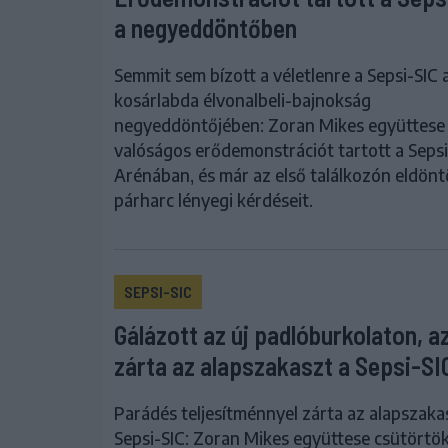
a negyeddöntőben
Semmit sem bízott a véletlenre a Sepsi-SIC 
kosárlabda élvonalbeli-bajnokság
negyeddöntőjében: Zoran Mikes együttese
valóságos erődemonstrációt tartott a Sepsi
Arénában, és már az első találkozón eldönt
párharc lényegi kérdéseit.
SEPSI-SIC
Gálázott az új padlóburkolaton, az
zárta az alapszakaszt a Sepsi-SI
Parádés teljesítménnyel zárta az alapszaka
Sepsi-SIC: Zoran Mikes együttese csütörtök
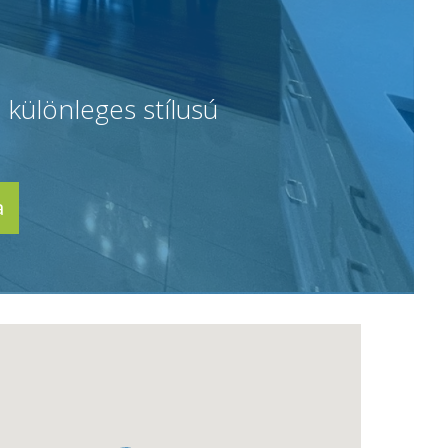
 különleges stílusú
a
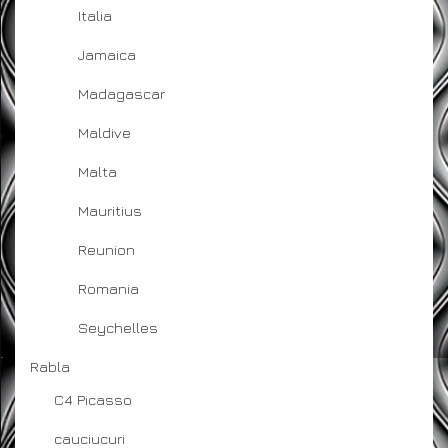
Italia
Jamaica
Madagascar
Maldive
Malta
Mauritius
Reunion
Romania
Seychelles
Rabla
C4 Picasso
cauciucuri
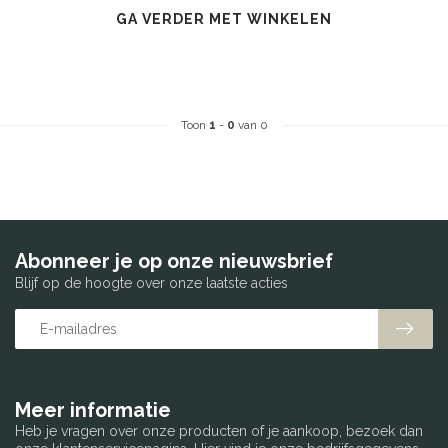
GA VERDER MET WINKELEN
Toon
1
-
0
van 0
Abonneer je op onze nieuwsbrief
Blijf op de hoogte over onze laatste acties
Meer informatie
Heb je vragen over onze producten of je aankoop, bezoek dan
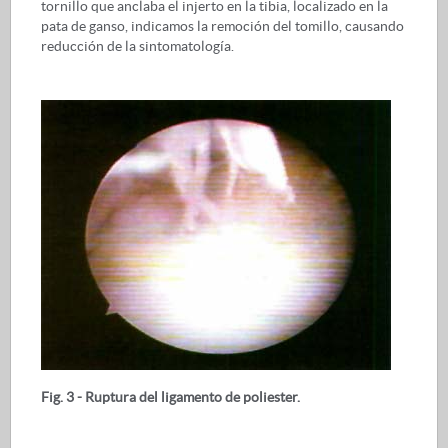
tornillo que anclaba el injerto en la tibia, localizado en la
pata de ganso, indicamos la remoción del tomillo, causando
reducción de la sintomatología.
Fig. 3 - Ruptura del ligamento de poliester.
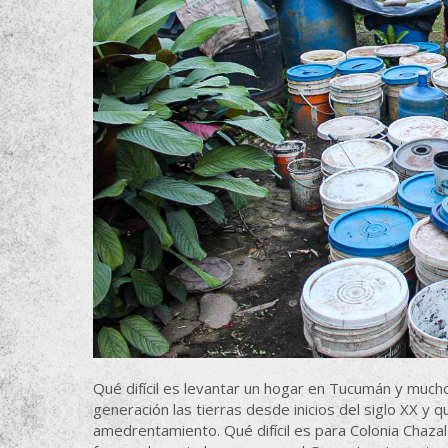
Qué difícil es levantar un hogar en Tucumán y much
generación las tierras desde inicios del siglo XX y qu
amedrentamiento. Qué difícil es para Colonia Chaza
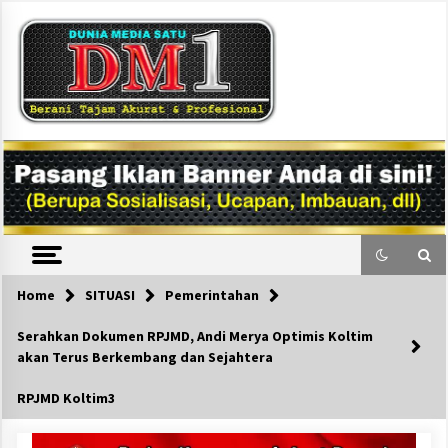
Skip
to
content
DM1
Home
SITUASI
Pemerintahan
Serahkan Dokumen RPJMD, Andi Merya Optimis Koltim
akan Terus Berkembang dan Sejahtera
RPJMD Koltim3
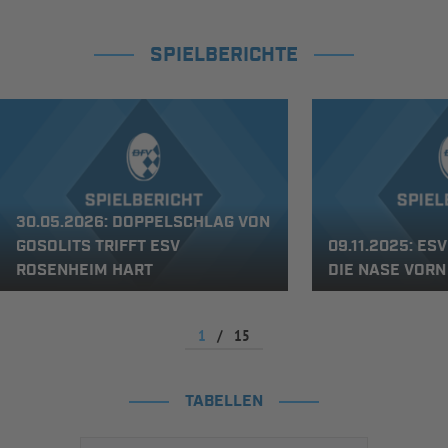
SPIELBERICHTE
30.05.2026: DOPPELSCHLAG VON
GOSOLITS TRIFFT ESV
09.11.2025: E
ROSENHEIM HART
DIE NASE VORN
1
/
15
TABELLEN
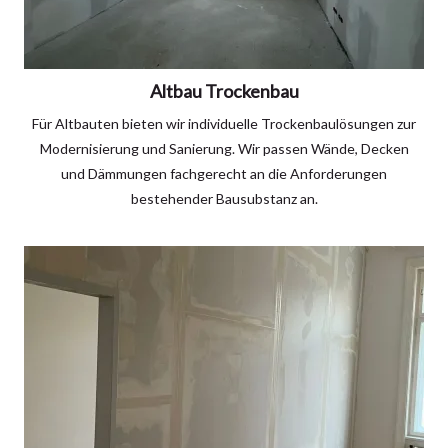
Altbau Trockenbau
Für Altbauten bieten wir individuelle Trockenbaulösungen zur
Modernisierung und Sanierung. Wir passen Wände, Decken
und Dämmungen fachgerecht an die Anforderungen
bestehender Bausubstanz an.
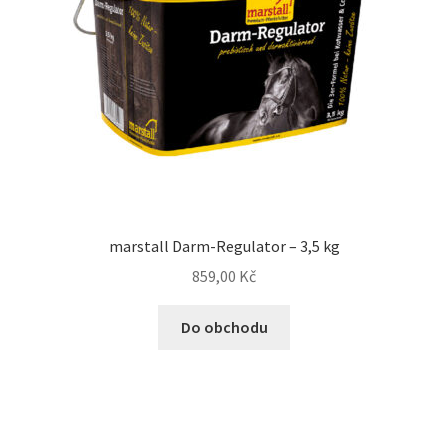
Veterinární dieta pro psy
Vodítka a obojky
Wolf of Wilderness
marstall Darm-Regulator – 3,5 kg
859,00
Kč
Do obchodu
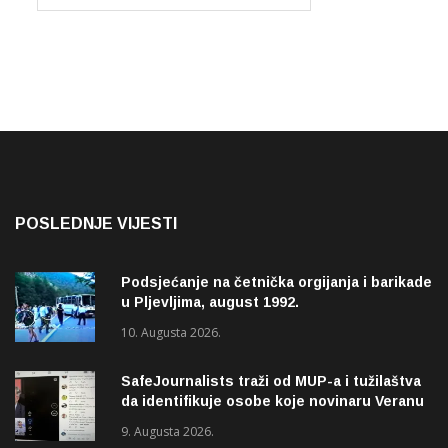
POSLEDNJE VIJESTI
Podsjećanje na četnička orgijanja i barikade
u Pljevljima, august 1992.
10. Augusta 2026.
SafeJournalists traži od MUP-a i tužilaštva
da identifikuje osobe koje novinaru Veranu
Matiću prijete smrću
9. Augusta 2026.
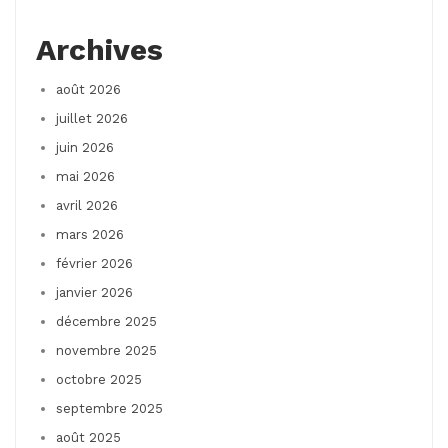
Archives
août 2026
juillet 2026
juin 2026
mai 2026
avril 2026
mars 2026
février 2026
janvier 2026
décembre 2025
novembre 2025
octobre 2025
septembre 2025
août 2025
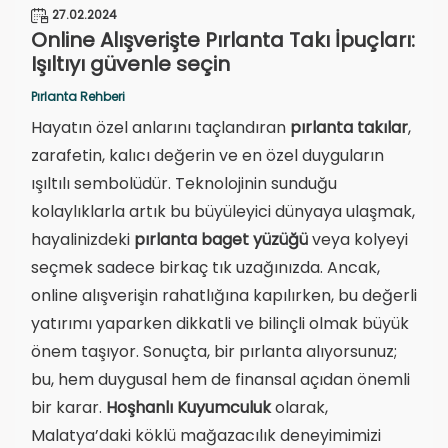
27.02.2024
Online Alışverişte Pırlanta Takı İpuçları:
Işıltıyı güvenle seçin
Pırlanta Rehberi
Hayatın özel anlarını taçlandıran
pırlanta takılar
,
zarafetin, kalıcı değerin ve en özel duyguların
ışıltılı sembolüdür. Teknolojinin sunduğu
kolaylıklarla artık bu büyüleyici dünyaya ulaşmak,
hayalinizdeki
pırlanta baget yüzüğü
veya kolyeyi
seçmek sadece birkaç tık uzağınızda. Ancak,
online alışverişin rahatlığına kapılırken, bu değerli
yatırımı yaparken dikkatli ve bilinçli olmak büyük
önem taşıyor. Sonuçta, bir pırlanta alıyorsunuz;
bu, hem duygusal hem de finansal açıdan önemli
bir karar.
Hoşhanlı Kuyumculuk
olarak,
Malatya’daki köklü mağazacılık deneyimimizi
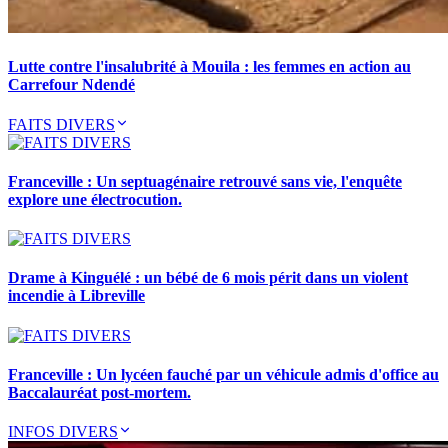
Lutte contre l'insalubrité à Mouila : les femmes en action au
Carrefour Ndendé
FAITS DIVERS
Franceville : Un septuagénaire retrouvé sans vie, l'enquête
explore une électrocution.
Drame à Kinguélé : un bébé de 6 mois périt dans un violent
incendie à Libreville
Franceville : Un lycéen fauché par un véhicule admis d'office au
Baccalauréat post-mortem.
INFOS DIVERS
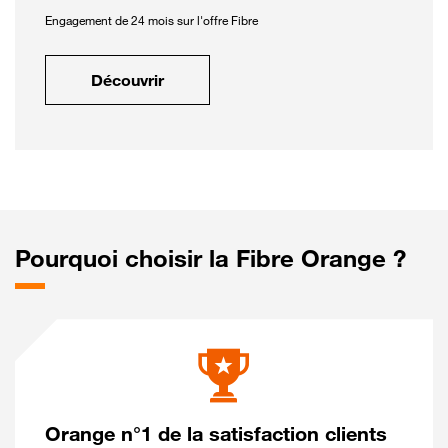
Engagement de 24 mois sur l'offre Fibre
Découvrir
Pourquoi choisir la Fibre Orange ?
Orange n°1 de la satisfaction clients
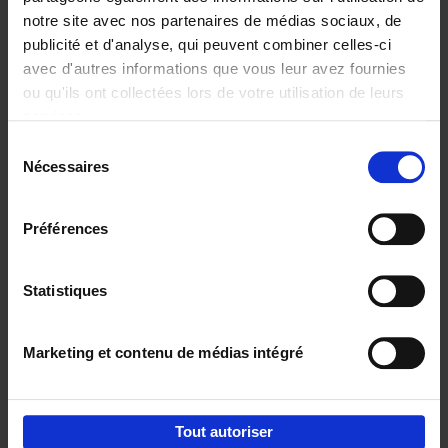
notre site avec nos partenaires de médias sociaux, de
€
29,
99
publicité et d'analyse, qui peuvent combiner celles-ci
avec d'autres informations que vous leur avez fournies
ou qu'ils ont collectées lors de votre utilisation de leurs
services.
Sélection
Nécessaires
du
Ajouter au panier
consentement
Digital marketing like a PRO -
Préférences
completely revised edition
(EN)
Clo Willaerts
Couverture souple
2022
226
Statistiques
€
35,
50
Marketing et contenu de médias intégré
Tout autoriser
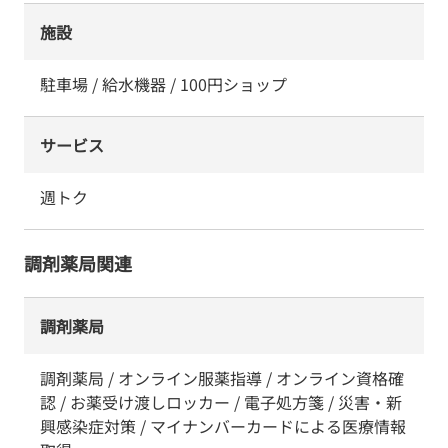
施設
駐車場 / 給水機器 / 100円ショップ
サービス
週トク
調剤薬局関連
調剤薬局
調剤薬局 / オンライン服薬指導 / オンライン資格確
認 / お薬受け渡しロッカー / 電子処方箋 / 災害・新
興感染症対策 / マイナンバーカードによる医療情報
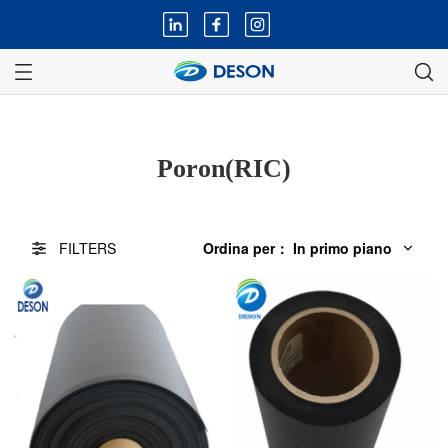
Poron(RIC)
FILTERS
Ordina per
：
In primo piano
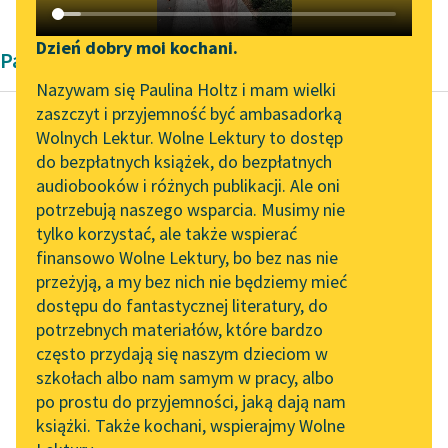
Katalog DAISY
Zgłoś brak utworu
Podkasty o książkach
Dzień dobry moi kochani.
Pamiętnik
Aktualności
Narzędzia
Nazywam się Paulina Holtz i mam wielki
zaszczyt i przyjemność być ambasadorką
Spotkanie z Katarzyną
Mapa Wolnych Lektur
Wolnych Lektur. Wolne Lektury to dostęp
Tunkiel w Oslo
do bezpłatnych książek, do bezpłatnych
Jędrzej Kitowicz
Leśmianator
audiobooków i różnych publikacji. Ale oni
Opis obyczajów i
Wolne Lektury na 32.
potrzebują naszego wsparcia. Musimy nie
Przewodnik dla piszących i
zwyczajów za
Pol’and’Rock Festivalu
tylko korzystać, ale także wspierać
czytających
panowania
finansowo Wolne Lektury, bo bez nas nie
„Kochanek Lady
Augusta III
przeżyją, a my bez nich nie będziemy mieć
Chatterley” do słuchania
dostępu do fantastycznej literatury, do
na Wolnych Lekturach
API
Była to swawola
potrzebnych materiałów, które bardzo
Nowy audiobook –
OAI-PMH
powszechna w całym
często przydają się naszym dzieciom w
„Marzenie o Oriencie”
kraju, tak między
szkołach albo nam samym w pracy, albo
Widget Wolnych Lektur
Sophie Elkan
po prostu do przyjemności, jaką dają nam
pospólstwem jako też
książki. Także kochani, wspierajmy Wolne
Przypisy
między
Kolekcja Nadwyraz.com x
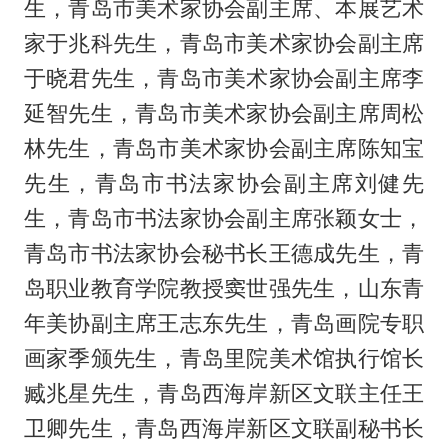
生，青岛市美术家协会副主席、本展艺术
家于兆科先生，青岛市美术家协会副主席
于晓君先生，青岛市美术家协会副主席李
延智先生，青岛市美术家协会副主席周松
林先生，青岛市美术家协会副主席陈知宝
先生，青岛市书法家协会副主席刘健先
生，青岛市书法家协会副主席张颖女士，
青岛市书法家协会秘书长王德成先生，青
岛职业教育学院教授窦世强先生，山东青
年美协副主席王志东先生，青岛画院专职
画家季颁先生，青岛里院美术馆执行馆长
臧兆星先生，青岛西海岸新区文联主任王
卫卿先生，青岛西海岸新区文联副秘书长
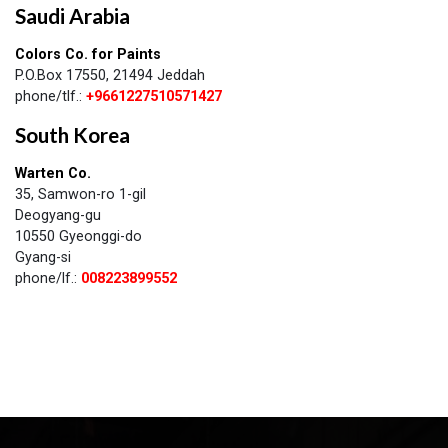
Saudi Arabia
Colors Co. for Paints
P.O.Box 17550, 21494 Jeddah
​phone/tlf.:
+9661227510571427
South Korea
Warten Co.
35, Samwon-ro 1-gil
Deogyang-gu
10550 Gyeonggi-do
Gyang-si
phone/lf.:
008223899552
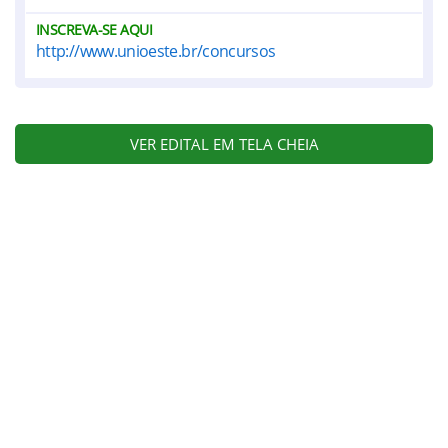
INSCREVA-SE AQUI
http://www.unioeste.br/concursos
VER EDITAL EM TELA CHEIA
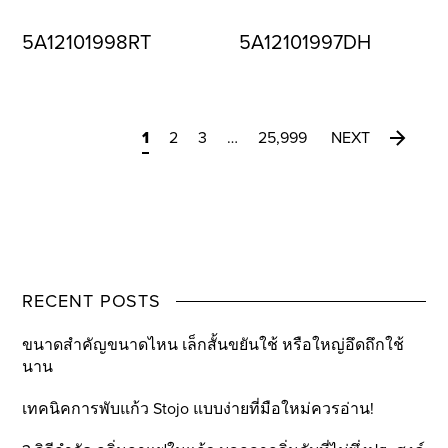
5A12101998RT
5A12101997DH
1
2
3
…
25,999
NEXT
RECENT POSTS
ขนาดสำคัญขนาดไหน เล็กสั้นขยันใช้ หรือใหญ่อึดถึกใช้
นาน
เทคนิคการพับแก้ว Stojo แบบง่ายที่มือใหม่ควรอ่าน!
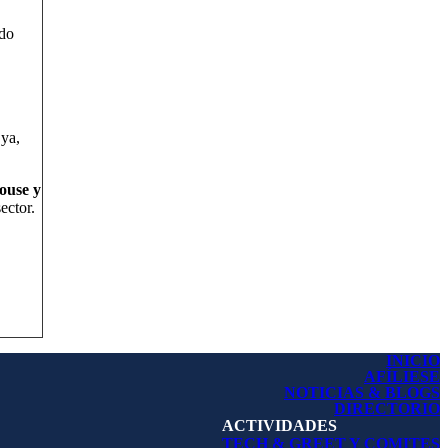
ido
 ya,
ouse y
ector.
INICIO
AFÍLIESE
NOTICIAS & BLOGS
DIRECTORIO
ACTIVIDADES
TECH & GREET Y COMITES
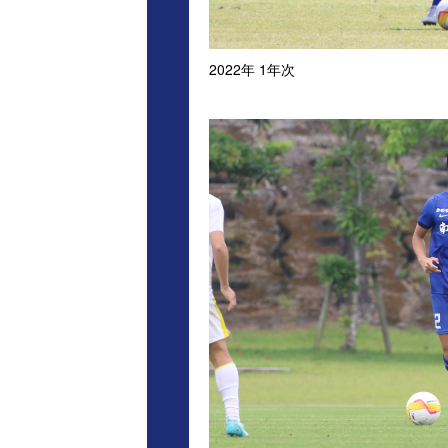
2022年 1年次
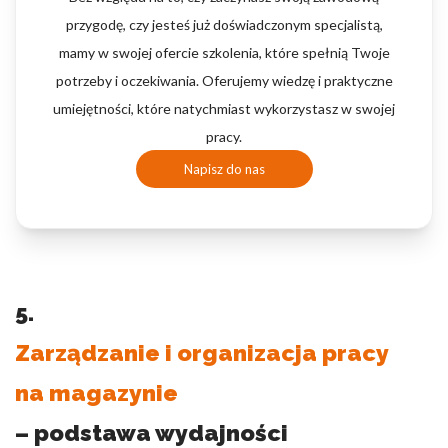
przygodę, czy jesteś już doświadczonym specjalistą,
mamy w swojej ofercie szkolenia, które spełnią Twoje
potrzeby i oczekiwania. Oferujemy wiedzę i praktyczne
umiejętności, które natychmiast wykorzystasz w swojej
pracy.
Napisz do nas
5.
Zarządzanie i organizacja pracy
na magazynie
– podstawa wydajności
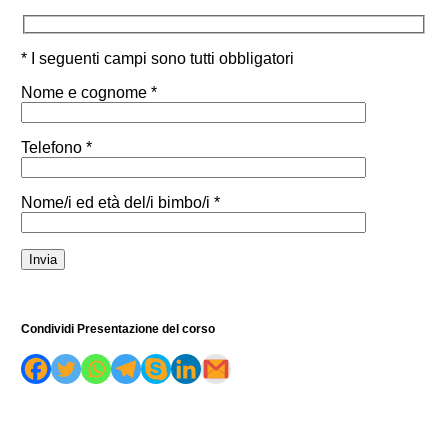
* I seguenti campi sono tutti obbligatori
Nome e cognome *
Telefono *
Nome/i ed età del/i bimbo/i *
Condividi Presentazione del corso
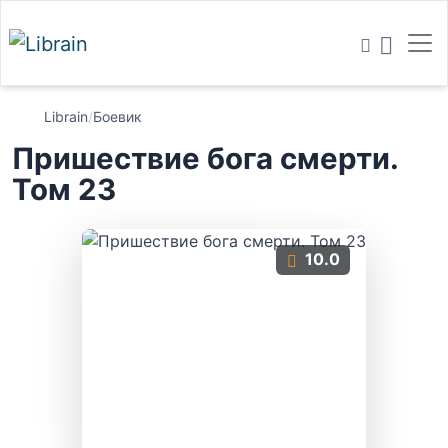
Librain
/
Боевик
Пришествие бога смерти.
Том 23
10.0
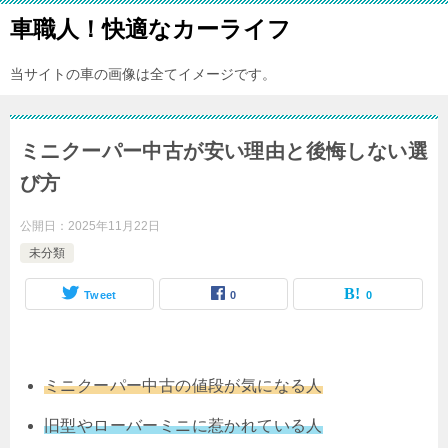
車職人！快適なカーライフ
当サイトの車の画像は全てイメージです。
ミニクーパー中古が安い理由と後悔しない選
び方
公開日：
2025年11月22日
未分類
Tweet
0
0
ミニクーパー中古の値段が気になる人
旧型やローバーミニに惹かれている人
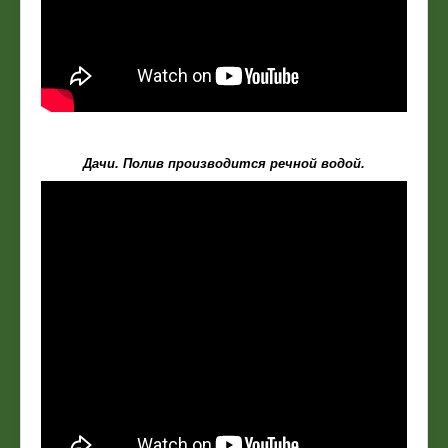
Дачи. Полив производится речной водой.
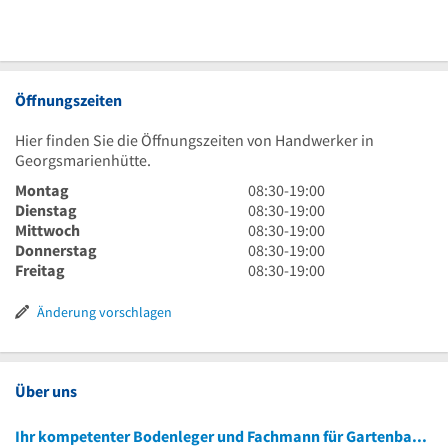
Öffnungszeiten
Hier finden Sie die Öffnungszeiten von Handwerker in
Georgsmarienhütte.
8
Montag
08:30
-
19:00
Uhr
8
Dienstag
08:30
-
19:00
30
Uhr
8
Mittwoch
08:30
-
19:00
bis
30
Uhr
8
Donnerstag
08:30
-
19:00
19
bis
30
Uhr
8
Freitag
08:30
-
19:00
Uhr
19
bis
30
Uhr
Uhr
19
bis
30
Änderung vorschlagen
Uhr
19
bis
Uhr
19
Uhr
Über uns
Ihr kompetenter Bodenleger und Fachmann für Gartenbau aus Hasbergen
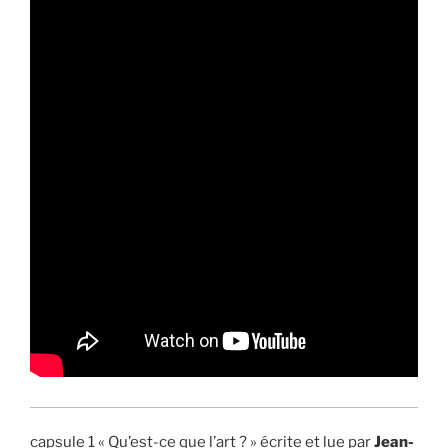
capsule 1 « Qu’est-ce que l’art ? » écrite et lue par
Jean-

----

* Task objective:
Copy every line of the material above in which the word "avec" appears.

* Solution to this task:
notre site avec nos partenaires de médias sociaux, de
avec d'autres informations que vous leur avez fournies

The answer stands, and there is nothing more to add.